It could just have been a catalog of the file names under refs/, but it
also contains the SHA-1s to try and remove a bunch of round-trips in the
common case of "Nothing changed".

> Presumably this is some kind of one-way linked list structure, so if I knew
> how to open/parse this file, I'd then find another reference like
> 9bed0610017d97b6fd3fb19a5256646f4d2399e4 which in turn would take me to
> objects/9b/ed0610017d97b6fd3fb19a5256646f4d2399e4 and so on.

Yup, exactly.

> If that's the case, then calculating the list of hashes for a branch would
> be a case of following refs/heads/master through to build up a list like:
>
> ee933d31d2ca4a4270aa9f4be6e60beec388e8af
> 9bed0610017d97b6fd3fb19a5256646f4d2399e4
>
> So, creating a URL that lookedl like:
>
> GET $URL/webgit/ee933d31d2ca4a4270aa9f4be6e60beec388e8af
>
> could load/process the refs and produce a JSON representation like:
>
> [
> "ee933d31d2ca4a4270aa9f4be6e60beec388e8af",
> "9bed0610017d97b6fd3fb19a5256646f4d2399e4",
> ...
> ]

Eeeeek. No.

Well, yes, in theory you can do this. But I think its a bad idea.

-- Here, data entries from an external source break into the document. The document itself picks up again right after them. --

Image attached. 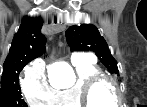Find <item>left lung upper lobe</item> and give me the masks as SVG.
<instances>
[{
    "mask_svg": "<svg viewBox=\"0 0 147 107\" xmlns=\"http://www.w3.org/2000/svg\"><path fill=\"white\" fill-rule=\"evenodd\" d=\"M66 37L71 50L93 51L112 74L119 73L117 62L96 26L92 24L70 26L66 30Z\"/></svg>",
    "mask_w": 147,
    "mask_h": 107,
    "instance_id": "left-lung-upper-lobe-1",
    "label": "left lung upper lobe"
}]
</instances>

Assuming the Linux kernel repository, this listing would need to be a
JSON list of 1,174,664 SHA-1 values. That's more than 48.17 MiB of text
to transfer.

Really what you want is to have the client and server negotiate on a
common ancestor; some commit or tree that they both contain. Once that
common ancestor is found, *then* you can talk about sending that list of
object identities to the client, as now its only a subset of that 1
million object list.

Since the object identity can be recovered from the object data (just
run SHA-1 over it after decompression) there actually is no reason to
send the object identities to the client. Instead, we should just have
the server send the object data for that group of objects that the
client doesn't yet have, but has told the server it wants to have.

This is fundamentally how the fetch-pack/upload-pack protocol used by
`git fetch` over git:// and ssh:// works.

> That would solve a bunch of the round-trips up front and then allow the client
> to start downloading the packs in parallel (which it would need, or at least,
> the subset of them that it needed).

Ideally, the found-trips should be just 1 for the *entire* data
transfer. And then we're just looking at the round trips required to
negotiate the common ancestor point.

> So, how do I go about opening/parsing the objects/ file? I guess there's
> something in the JGit stuff that would help here,

Yes, yes it would. See WalkFetchConnection in JGit. Its quite a bit of
code. But the code handles downloading both the loose objects from the
objects/ directory, and pack files from the objects/pack/ directory, and
parsing each of the 4 basic object types (commit, tree, tag, blob) in
order to determine any more pointers that must be followed.

> but I don't know the
> terminology that is used to describe the various files in the directory.

Loose objects are the things under objects/??/. Packs are the things
under objects/pack/pack-*.pack. A pack is something like a ZIP file, it
contains multiple compressed objects in a single file stream. The
corresponding pack-*.idx file contains a directory to support efficient
O(log N) access time to any object within that pack.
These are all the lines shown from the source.